CVE-2021-23858 : Security Advisory and Response

A detailed overview of CVE-2021-23858 focusing on information disclosure vulnerability affecting Bosch Rexroth IndraMotion MLC series.

Understanding CVE-2021-23858

This CVE pertains to an information disclosure vulnerability impacting multiple versions of the IndraMotion MLC series manufactured by Rexroth.

What is CVE-2021-23858?

The vulnerability exposes sensitive information, such as user credentials and device details, via unprotected web server resources without requiring authentication.

The Impact of CVE-2021-23858

With a CVSS base score of 8.6, this issue has a high severity level, allowing unauthorized actors to access confidential information.

Technical Details of CVE-2021-23858

Examining the specific technical aspects of the vulnerability in greater detail.

Vulnerability Description

The vulnerable versions of IndraMotion MLC series expose crucial configuration data and device details through unprotected web server resources.

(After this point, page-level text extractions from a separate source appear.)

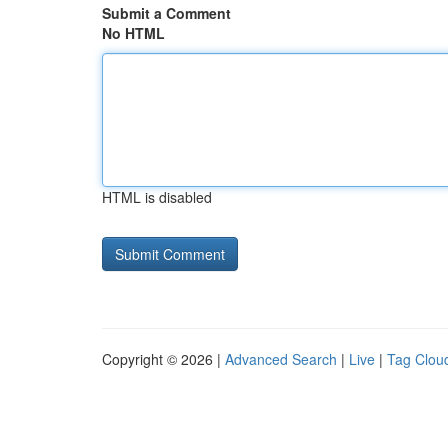
Submit a Comment
No HTML
HTML is disabled
Copyright © 2026 |
Advanced Search
|
Live
|
Tag Clou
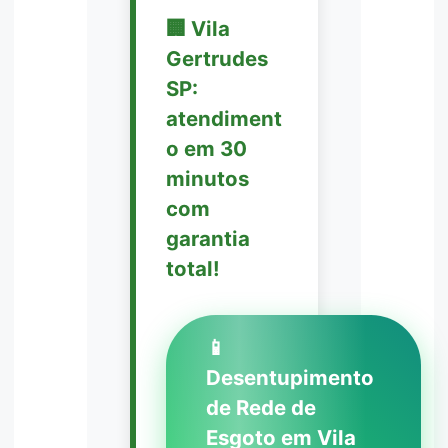
🏢 Vila
Gertrudes
SP:
atendiment
o em 30
minutos
com
garantia
total!
📱
Desentupimento
de Rede de
Esgoto em Vila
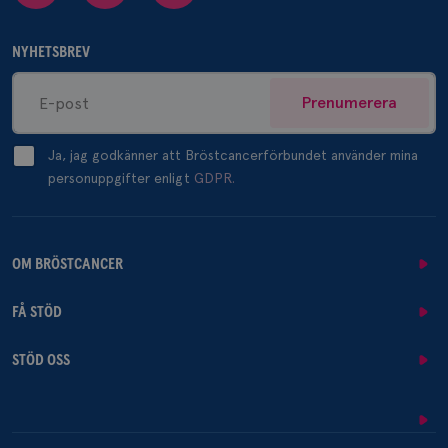
NYHETSBREV
Prenumerera
Ja, jag godkänner att Bröstcancerförbundet använder mina
personuppgifter enligt
GDPR.
OM BRÖSTCANCER
FÅ STÖD
STÖD OSS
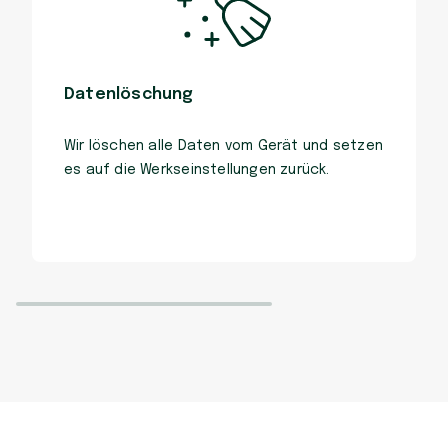
Datenlöschung
Wir löschen alle Daten vom Gerät und setzen
es auf die Werkseinstellungen zurück.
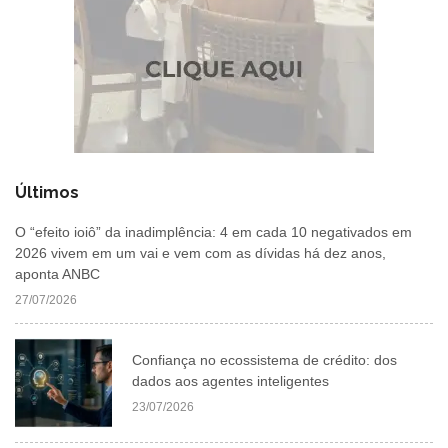
Últimos
O “efeito ioiô” da inadimplência: 4 em cada 10 negativados em
2026 vivem em um vai e vem com as dívidas há dez anos,
aponta ANBC
27/07/2026
Confiança no ecossistema de crédito: dos
dados aos agentes inteligentes
23/07/2026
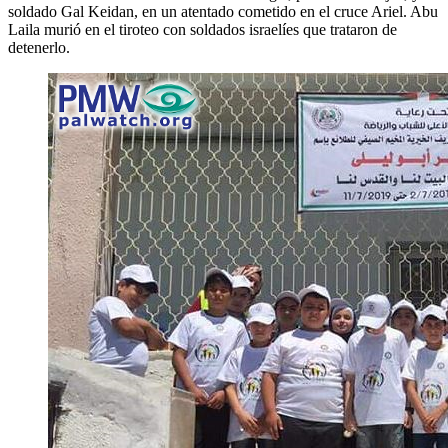
soldado Gal Keidan, en un atentado cometido en el cruce Ariel. Abu
Laila murió en el tiroteo con soldados israelíes que trataron de
detenerlo.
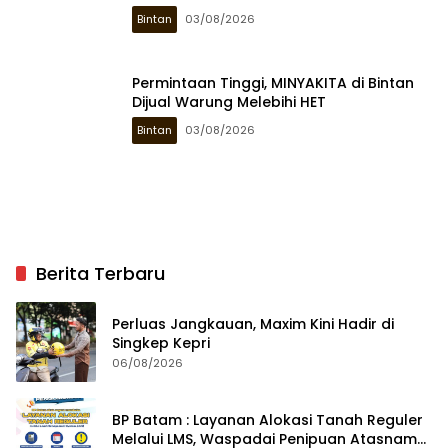
Bintan
03/08/2026
Permintaan Tinggi, MINYAKITA di Bintan
Dijual Warung Melebihi HET
Bintan
03/08/2026
Berita Terbaru
Perluas Jangkauan, Maxim Kini Hadir di
Singkep Kepri
06/08/2026
BP Batam : Layanan Alokasi Tanah Reguler
Melalui LMS, Waspadai Penipuan Atasnama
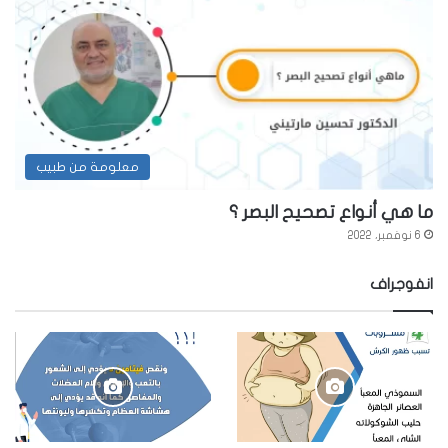
معلومة من طبيب
ما هي أنواع تصحيح البصر ؟
6 نوفمبر، 2022
انفوجراف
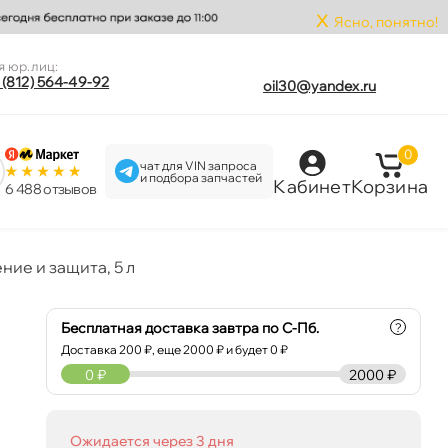
x
Ясно, понятно!
я юр.лиц:
 (812) 564-49-92
oil30@yandex.ru
0
чат для VIN запроса
и подбора запчастей
Кабинет
Корзина
6 488 отзыво
ие и защита, 5 л
Бесплатная доставка завтра по С-Пб.
?
Доставка
200
₽, еще
2000
₽ и будет 0 ₽
0
₽
2000 ₽
Ожидается через 3 дня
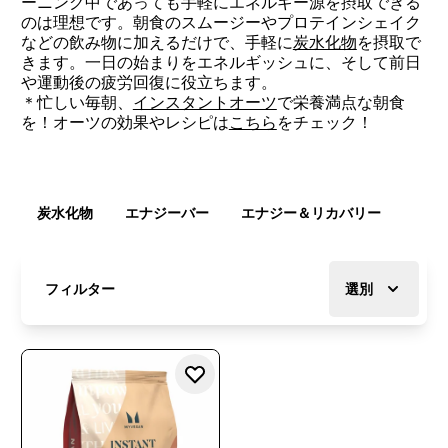
ーニング中であっても手軽にエネルギー源を摂取できる
のは理想です。朝食のスムージーやプロテインシェイク
などの飲み物に加えるだけで、手軽に
炭水化物
を摂取で
きます。一日の始まりをエネルギッシュに、そして前日
や運動後の疲労回復に役立ちます。
＊忙しい毎朝、
インスタントオーツ
で栄養満点な朝食
を！オーツの効果やレシピは
こちら
をチェック！
炭水化物
エナジーバー
エナジー＆リカバリー
フィルター
選別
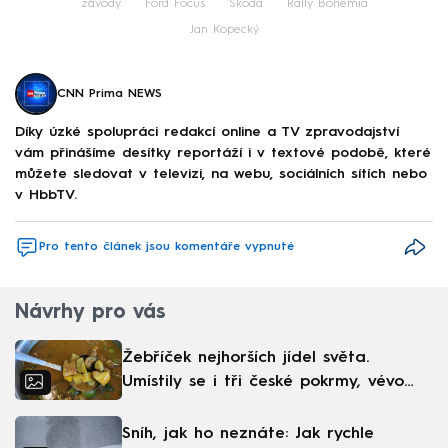
závody
Ford Focus
Škoda
Rally Bohemia
Jan Kopecký
CNN Prima NEWS
Díky úzké spolupráci redakcí online a TV zpravodajství
vám přinášíme desítky reportáží i v textové podobě, které
můžete sledovat v televizi, na webu, sociálních sítích nebo
v HbbTV.
Pro tento článek jsou komentáře vypnuté
Návrhy pro vás
Žebříček nejhorších jídel světa.
Umístily se i tři české pokrmy, vévodí
skandinávská kuchyně
Sníh, jak ho neznáte: Jak rychle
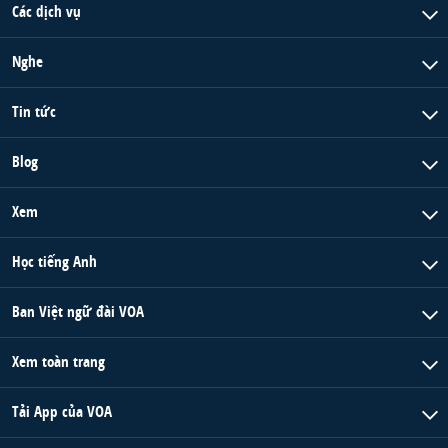
Các dịch vụ
Nghe
Tin tức
Blog
Xem
Học tiếng Anh
Ban Việt ngữ đài VOA
Xem toàn trang
Tải App của VOA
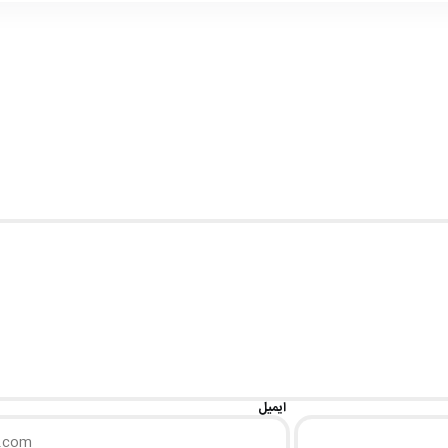
ایمیل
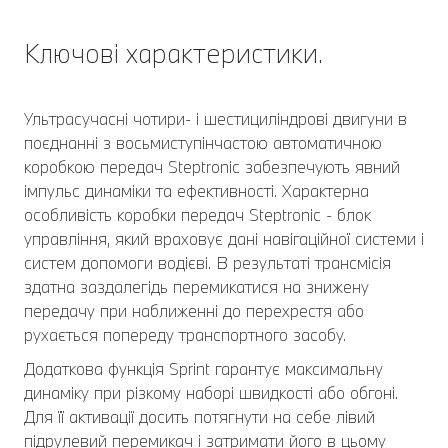
Ключові характеристики.
Ультрасучасні чотири- і шестициліндрові двигуни в
поєднанні з восьмиступінчастою автоматичною
коробкою передач Steptronic забезпечують явний
імпульс динаміки та ефективності. Характерна
особливість коробки передач Steptronic - блок
управління, який враховує дані навігаційної системи і
систем допомоги водієві. В результаті трансмісія
здатна заздалегідь перемикатися на знижену
передачу при наближенні до перехрестя або
рухається попереду транспортного засобу.
Додаткова функція Sprint гарантує максимальну
динаміку при різкому наборі швидкості або обгоні.
Для її активації досить потягнути на себе лівий
підрулевий перемикач і затримати його в цьому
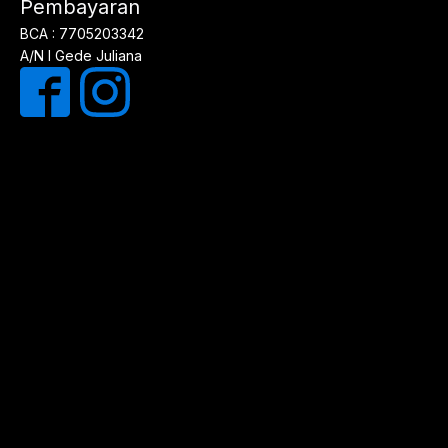
Pembayaran
BCA : 7705203342
A/N I Gede Juliana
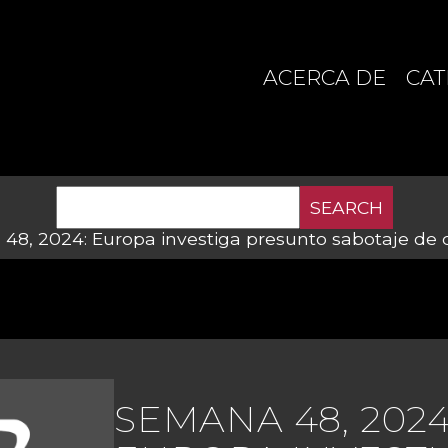
ACERCA DE
CAT
SEARCH
8, 2024: Europa investiga presunto sabotaje de c
SEMANA 48, 2024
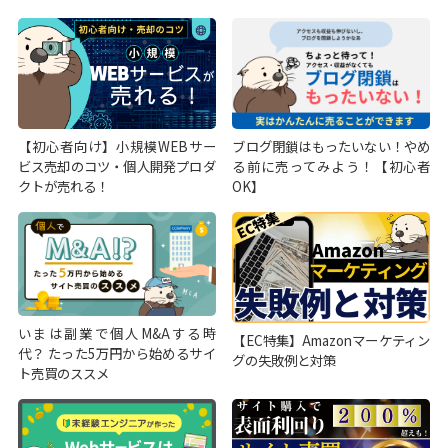
【初心者向け】小規模WEBサー
ブログ閉鎖はもったいない！やめ
ビス売却のコツ・個人開発プロダ
る前に売ってみよう！【初心者
クトが売れる！
OK】
いまは副業で個人M&Aする時
【EC特集】Amazonマーケティン
代？ たった5万円から始めるサイ
グの失敗例と対策
ト売買のススメ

Affected Systems and Versions

Products like IndraMotion MLC L25, L45, L65, L75, L85, XM21, XM22, XM41, and XM42 IndraControl XLC with version 12 VRS are affected.

Exploitation Mechanism

The vulnerability can be exploited over a network with low attack complexity, impacting confidentiality but not integrity or availability.

Mitigation and Prevention

Guidelines on immediate and long-term measures to mitigate the risks posed by CVE-2021-23858.

Immediate Steps to Take

Users are advised to apply security patches and restrict unauthorized access to web server resources exposing sensitive information.

Long-Term Security Practices

Implementing secure authentication mechanisms, regularly updating firmware versions, and monitoring for unauthorized access.

Patching and Updates

Ensure timely installation of patches released by Bosch Rexroth to address the information disclosure vulnerability.